From 1.2 million in the 1970s, the number of elephants roaming Africa has plunged to around 400,000. Poaching exceeded 30,000 a year between 2010 to 2012, threatening to wipe them out in some African regions. The future for Rhinos, now numbering less than 30,000, is even more bleak if poaching is not checked.
“The poachers do not care about national borders, nor do the criminal gangs who smuggle illegal wildlife parts out of the continent. There is no solution to this struggle that can be implemented by one country alone,” Kenyatta said in a statement before the Giants Club summit which he is due to address.
“This is a continental issue,” Ian Craig, director of Kenya’s Northern Rangelands Trust, told the gathering, saying Africans needed to build on successes made since a 2012 poaching peak. “As Africa, we need to coordinate our efforts.”

In Kenya, 93 elephants were killed in 2015, down from 384 in 2012. But conservations say the East African nation remains a transit point for poached wildlife parts from other countries.

Leaders from Uganda and Gabon also joined the summit to outline their efforts to curb illegal hunting by poachers, who in some regions have in the past used belt-fed machine guns to mow down dozens of animals at a time.

Botwana’s president had been due to attend. It was not immediately clear why he did not turn up. While supporting the battle against poaching, Botswana has opposed burning ivory.
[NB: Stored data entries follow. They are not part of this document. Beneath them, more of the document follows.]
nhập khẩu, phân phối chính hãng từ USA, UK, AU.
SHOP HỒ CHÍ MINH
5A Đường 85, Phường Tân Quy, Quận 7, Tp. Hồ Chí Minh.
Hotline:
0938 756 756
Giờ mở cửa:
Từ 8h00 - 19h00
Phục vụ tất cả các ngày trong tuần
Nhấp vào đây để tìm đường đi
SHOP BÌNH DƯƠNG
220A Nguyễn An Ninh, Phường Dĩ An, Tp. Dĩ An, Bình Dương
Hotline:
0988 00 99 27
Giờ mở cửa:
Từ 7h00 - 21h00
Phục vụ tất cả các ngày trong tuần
Conservationists have called for action ranging from improved prosecution of poachers to slashing demand for ivory and rhino horn abroad, most of it coming from Asia.
“Political will, that is the key ingredient,” Max Graham, the founder and chief executive officer of charity Space for Giants, speaking before the summit.

His group seeks to share techniques to combat poaching and protect habitats for elephants and rhinos.

Ol Pejeta Conservancy has been at the forefront of those initiatives, protecting and slowly starting to rebuild Kenya’s rhino numbers. Airborne rapid reaction rangers, a helicopter with night vision and better intelligence in the local community helped.

But it seems too late for the northern white rhino. Just three individuals of the species remain, guarded 24 hours at the Ol Pejeta site. Scientists are racing against time to work out ways on reproductive techniques for the aging animals.

There have also been gains made in stemming international trade in ivory and rhino horn. China and the United States, two of the biggest ivory markets, announced plans last year to enact almost complete bans on imports and exports.

The ivory price in Hong Kong, a major trade route to China which also announced plans for a sales ban, has fallen to about $380 per kg from $1,500 per kg in 2014, Peter Knights, executive director of WildAid which campaigns to end the trade, told Reuters.
“It is never fast enough, but it is definitely heading in the right direction,” he said.